Statistical Test Degrees of Freedom Formula
One-Sample t-Test DF = n - 1
Two-Sample t-Test (Independent Samples) DF = n₁ + n₂ - 2
Paired t-Test DF = n - 1
One-Way ANOVA DF (Between Groups) = k - 1
DF (Within Groups) = N - k
DF (Total) = N - 1
Chi-Square Test DF = (r - 1) × (c - 1)

These formulas provide a foundation for understanding how degrees of freedom are calculated for different statistical tests. Using the correct formula ensures accurate results and proper interpretation of statistical tests.

Degrees of Freedom Table

The degrees of freedom table provides a quick reference for common statistical tests and their corresponding degrees of freedom. This table is useful for researchers and analysts who need to quickly determine the degrees of freedom for a given test.

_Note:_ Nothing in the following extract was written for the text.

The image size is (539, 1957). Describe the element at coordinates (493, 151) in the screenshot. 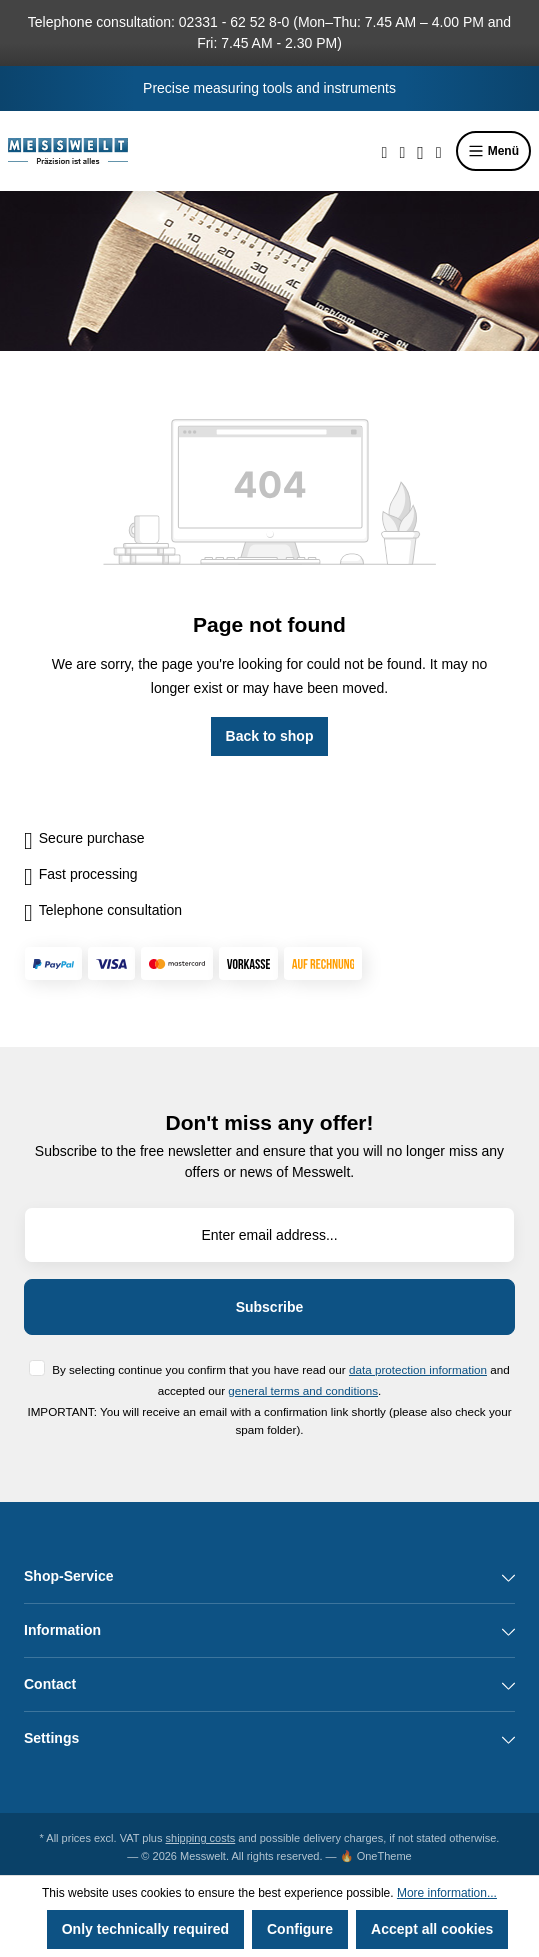

I see `Menü [Menu]` at that location.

Statistical Test Degrees of Freedom Example
One-Sample t-Test n - 1 If n = 10, DF = 9
Two-Sample t-Test (Independent Samples) n₁ + n₂ - 2 If n₁ = 10 and n₂ = 12, DF = 20
Paired t-Test n - 1 If n = 8, DF = 7
One-Way ANOVA Between Groups: k - 1
Within Groups: N - k
Total: N - 1
If k = 3 and N = 15, DF (Between) = 2, DF (Within) = 12, DF (Total) = 14
Chi-Square Test (r - 1) × (c - 1) If r = 3 and c = 2, DF = 2

This table provides a quick reference for determining degrees of freedom for common statistical tests. It is a valuable resource for researchers and analysts who need to quickly determine the degrees of freedom for a given test.

FAQ

What is the difference between degrees of freedom and sample size?

Degrees of freedom and sample size are related but not the same. Sample size refers to the total number of observations in a dataset, while degrees of freedom represent the number of independent values that can vary. For example, if you have a sample size of 10, the degrees of freedom for a one-sample t-test would be 9.

How do I calculate degrees of freedom for a chi-square test?

For a chi-square test, degrees of freedom are calculated as (r - 1) × (c - 1), where r is the number of rows and c is the number of columns in the contingency table. This formula accounts for the number of independent comparisons that can be made in the table.

Why are degrees of freedom important in statistical tests?

Degrees of freedom are important because they affect the shape of probability distributions and the validity of statistical tests. For example, in a t-test, the degrees of freedom determine the shape of the t-distribution, which in turn affects the critical values used to determine statistical significance.

Can degrees of freedom be negative?

No, degrees of freedom cannot be negative. If a calculation results in a negative number, it indicates an error in the calculation or an inappropriate statistical test for the given data.